Pixel Dash Nomo 2 is a bold, wide, low contrast, upright, normal x-height font.
Keywords: headlines, posters, branding, logotypes, ui display, techy, retro, industrial, playful, futuristic, digital display, texture emphasis, retro tech, graphic branding, rounded, modular, segmented, stencil-like, monoline.
A modular display face built from repeated horizontal dash segments with rounded ends, creating a quantized, segmented silhouette. Strokes are monoline and constructed on a consistent grid, with open counters and frequent gaps that act like internal cut-ins. The shapes feel squarish and wide-set overall, with generous sidebearings and a steady rhythm of stacked bars forming verticals, curves, and diagonals. In text, the segmented construction stays consistent across capitals, lowercase, and numerals, giving a uniform texture with strong horizontal striping.

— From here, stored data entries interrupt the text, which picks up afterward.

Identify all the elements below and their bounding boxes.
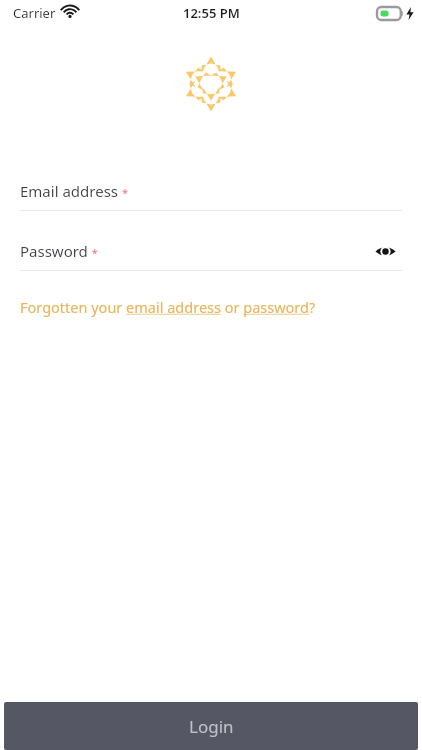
staticText: Login [189,715,234,738]
button[interactable]: Forgotten your email address or password… [20,297,316,317]
button[interactable]: Password * [0,232,422,271]
button[interactable]: Login [4,702,418,750]
staticText: Password * [20,241,98,261]
staticText: 12:55 PM [183,4,240,22]
staticText: Carrier [13,4,56,22]
staticText: Forgotten your email address or password… [20,297,316,317]
button[interactable]: Email address * [0,172,422,211]
button[interactable]: Show password [368,234,402,268]
staticText: Email address * [20,181,128,201]
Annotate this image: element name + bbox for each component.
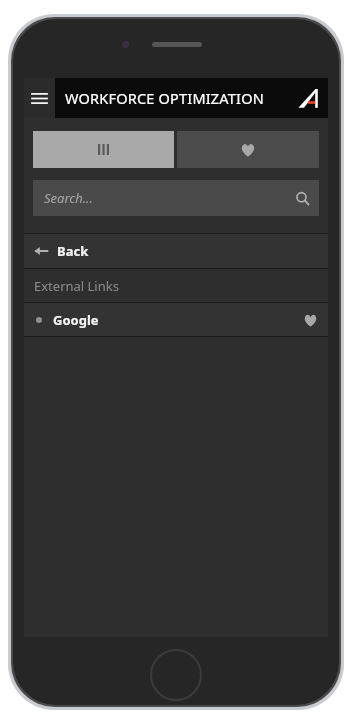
button[interactable]: Search... <box>33 180 319 216</box>
button[interactable]: Google <box>24 303 328 336</box>
staticText: External Links <box>34 277 119 295</box>
button[interactable]: Add Google to favourites <box>295 305 325 335</box>
button[interactable]: Favourites tab <box>177 131 319 168</box>
staticText: Search... <box>44 189 93 207</box>
staticText: Back <box>57 242 89 260</box>
button[interactable]: Open navigation menu <box>24 78 55 118</box>
button[interactable]: All items tab <box>33 131 174 168</box>
staticText: WORKFORCE OPTIMIZATION <box>65 88 264 108</box>
staticText: Google <box>53 311 99 329</box>
button[interactable]: Company logo <box>293 83 323 113</box>
button[interactable]: Back <box>24 234 328 268</box>
other: Search <box>288 184 316 212</box>
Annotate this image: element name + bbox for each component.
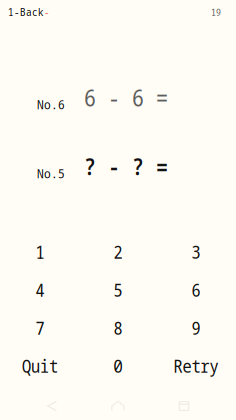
button[interactable]: Retry (157, 360, 235, 372)
staticText: Retry (174, 354, 218, 378)
button[interactable]: 3 (157, 246, 235, 258)
button[interactable]: 4 (1, 284, 79, 296)
staticText: 1-Back (8, 5, 44, 19)
staticText: 5 (114, 278, 122, 302)
button[interactable]: 9 (157, 322, 235, 334)
staticText: 2 (114, 240, 122, 264)
button[interactable]: 6 (157, 284, 235, 296)
staticText: 0 (114, 354, 122, 378)
staticText: - (44, 5, 50, 19)
button[interactable]: 8 (79, 322, 157, 334)
staticText: No.6 (37, 96, 65, 113)
staticText: 8 (114, 316, 122, 340)
button[interactable]: 0 (79, 360, 157, 372)
staticText: 19 (211, 6, 221, 18)
staticText: 6 (192, 278, 200, 302)
staticText: ? - ? = (84, 151, 168, 182)
staticText: Quit (22, 354, 58, 378)
staticText: 7 (36, 316, 44, 340)
button[interactable]: 5 (79, 284, 157, 296)
button[interactable]: Quit (1, 360, 79, 372)
staticText: No.5 (37, 165, 65, 182)
staticText: 4 (36, 278, 44, 302)
button[interactable]: 7 (1, 322, 79, 334)
button[interactable]: 2 (79, 246, 157, 258)
staticText: 3 (192, 240, 200, 264)
button[interactable]: 1 (1, 246, 79, 258)
staticText: 1 (36, 240, 44, 264)
staticText: 9 (192, 316, 200, 340)
staticText: 6 - 6 = (84, 82, 168, 113)
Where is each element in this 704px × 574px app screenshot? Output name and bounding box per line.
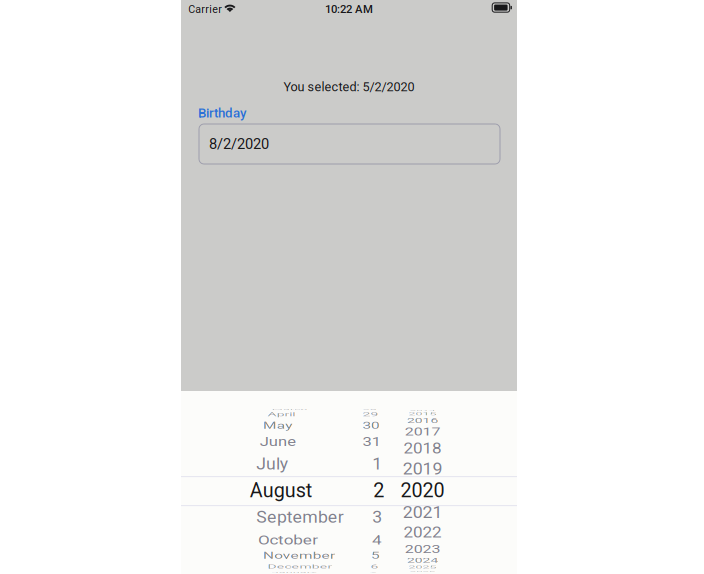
staticText: Carrier (188, 3, 222, 16)
staticText: November (255, 545, 339, 566)
staticText: 2024 (403, 550, 443, 571)
button[interactable]: 8/2/2020 (199, 124, 500, 164)
staticText: 2022 (403, 522, 443, 543)
staticText: 2015 (403, 403, 443, 424)
staticText: 5 (372, 545, 382, 566)
staticText: You selected: 5/2/2020 (284, 80, 414, 94)
staticText: 3 (372, 507, 382, 528)
staticText: 2 (372, 480, 382, 501)
staticText: 2021 (403, 502, 443, 523)
staticText: June (255, 431, 295, 452)
staticText: 2018 (403, 438, 443, 459)
staticText: January (255, 562, 320, 574)
staticText: May (255, 415, 290, 436)
button[interactable]: Birthday (198, 105, 318, 121)
staticText: 2014 (403, 400, 443, 421)
staticText: August (255, 480, 312, 501)
staticText: 2026 (403, 561, 443, 574)
staticText: July (255, 454, 288, 475)
staticText: 28 (362, 399, 382, 420)
staticText: 6 (372, 556, 382, 574)
staticText: 4 (372, 529, 382, 550)
staticText: March (255, 399, 306, 420)
staticText: 2019 (403, 458, 443, 480)
staticText: 2023 (403, 539, 443, 560)
staticText: 31 (362, 431, 382, 452)
staticText: December (255, 556, 338, 574)
staticText: 30 (362, 415, 382, 436)
staticText: 2025 (403, 557, 443, 574)
staticText: September (255, 507, 344, 528)
staticText: 1 (372, 454, 382, 475)
staticText: October (255, 529, 318, 550)
staticText: April (255, 404, 291, 425)
staticText: 2020 (403, 480, 443, 501)
staticText: 29 (362, 404, 382, 425)
staticText: 7 (372, 562, 382, 574)
staticText: 8/2/2020 (209, 135, 269, 153)
staticText: 10:22 AM (325, 3, 373, 16)
staticText: 2017 (403, 421, 443, 442)
staticText: Birthday (198, 105, 247, 121)
staticText: 2016 (403, 410, 443, 431)
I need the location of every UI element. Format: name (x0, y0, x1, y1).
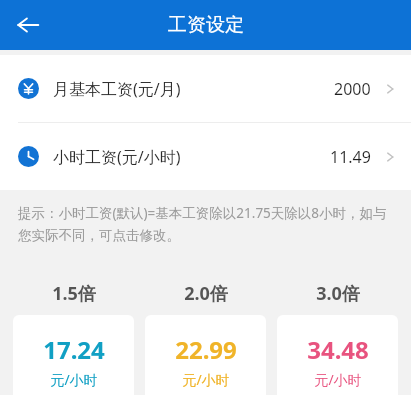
staticText: 月基本工资(元/月) (53, 78, 181, 100)
button[interactable]: 小时工资(元/小时) (0, 123, 411, 190)
staticText: 17.24 (43, 333, 105, 366)
staticText: 元/小时 (182, 370, 230, 389)
staticText: 工资设定 (168, 13, 244, 37)
staticText: 34.48 (307, 333, 369, 366)
staticText: 2.0倍 (184, 281, 228, 306)
button[interactable]: 22.99 (145, 315, 266, 395)
staticText: 3.0倍 (316, 281, 360, 306)
staticText: 元/小时 (314, 370, 362, 389)
button[interactable]: 17.24 (13, 315, 134, 395)
button[interactable]: Back (6, 3, 50, 47)
staticText: 22.99 (175, 333, 237, 366)
staticText: 11.49 (330, 146, 371, 168)
staticText: 1.5倍 (52, 281, 96, 306)
button[interactable]: 34.48 (277, 315, 398, 395)
staticText: 元/小时 (50, 370, 98, 389)
staticText: 2000 (334, 78, 371, 100)
staticText: 提示：小时工资(默认)=基本工资除以21.75天除以8小时，如与您实际不同，可点… (18, 204, 395, 244)
button[interactable]: 月基本工资(元/月) (0, 55, 411, 122)
staticText: 小时工资(元/小时) (53, 146, 181, 168)
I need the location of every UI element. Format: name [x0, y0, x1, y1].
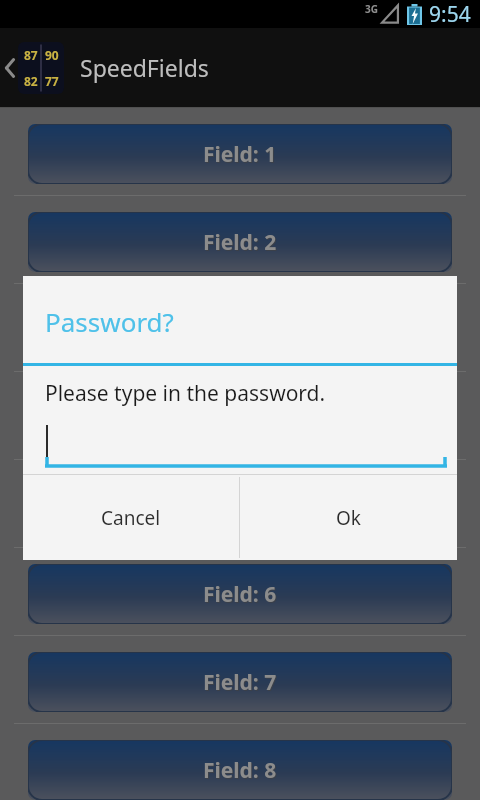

Best suited for headlines, posters, labels, and identity work where the segmented texture can be a primary graphic element. It also works well for tech-themed UI display text, dashboards, and motion graphics, especially at medium to large sizes where the dash structure remains clearly legible.
The font reads as tech-forward and retro at the same time, reminiscent of early digital signage and instrument displays. Its dotted-bar construction gives it an industrial, coded feel, while the rounded terminals soften the tone into something more playful than severe.
The design appears intended to translate a digital, quantized construction into a bold display alphabet, using repeated rounded bars to create a consistent visual system. The goal seems to be strong thematic character—evoking electronic readouts—while keeping letterforms recognizable across cases and numerals.
Because many strokes are interrupted into short bars, small sizes can reduce letter differentiation, while larger settings emphasize the distinctive striped pattern. The numerals and punctuation inherit the same segmented logic, helping the type maintain a cohesive, display-oriented voice.